My children love to pretend. Love it. They could spend their entire day in a magical world of princesses, race cars, trains, princes, dragons, and dinosaurs- all together- intertwined with a plot and a sub-plot etc.
I get don't. I get bored. I have no interest in playing their games or being all excited over a monkey. 'oh look a monkey- yep it is still a monkey.' This makes me feel guilty. Because I force myself to play in their land and I am afraid my lack of enthusiasm carries through. Playing sometimes is literally painful- I'll get a headache- I get exhausted- my mind just does not want to engage that way.

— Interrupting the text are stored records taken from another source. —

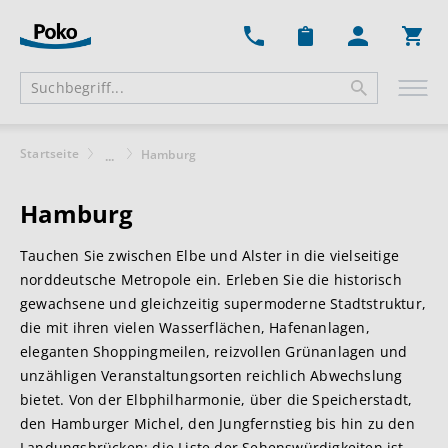
Ware
Startseite
Hamburg
...
Hamburg
Tauchen Sie zwischen Elbe und Alster in die vielseitige
norddeutsche Metropole ein. Erleben Sie die historisch
gewachsene und gleichzeitig supermoderne Stadtstruktur,
die mit ihren vielen Wasserflächen, Hafenanlagen,
eleganten Shoppingmeilen, reizvollen Grünanlagen und
unzähligen Veranstaltungsorten reichlich Abwechslung
bietet. Von der Elbphilharmonie, über die Speicherstadt,
den Hamburger Michel, den Jungfernstieg bis hin zu den
Landungsbrücken: die Liste der Sehenswürdigkeiten ist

My preferred activity? reading, crafts, sports, running- things that are quiet and not so intensive. Sometimes when I hear 'mama' called over and over again I want to scream or cry or hide or run away.
It makes me sad sometimes that their enthusiasm is wasted on me- working up the energy to engage sometimes is too much. I am willing to admit I am jealous of moms who can do this tirelessly. I guess it all comes down to embracing our differences. As independent and social as Princess is as snuggly and cuddly as Peas is, as enthusiastic and energetic as Stinky is- we all have our personalities and our quirks.
This is not to say I have a bad imagination- just that- it functions differently- I can loose myself in a book in a heartbeat- be there with the characters- loose myself in thought on a run- but in a pretend world I can't seem to.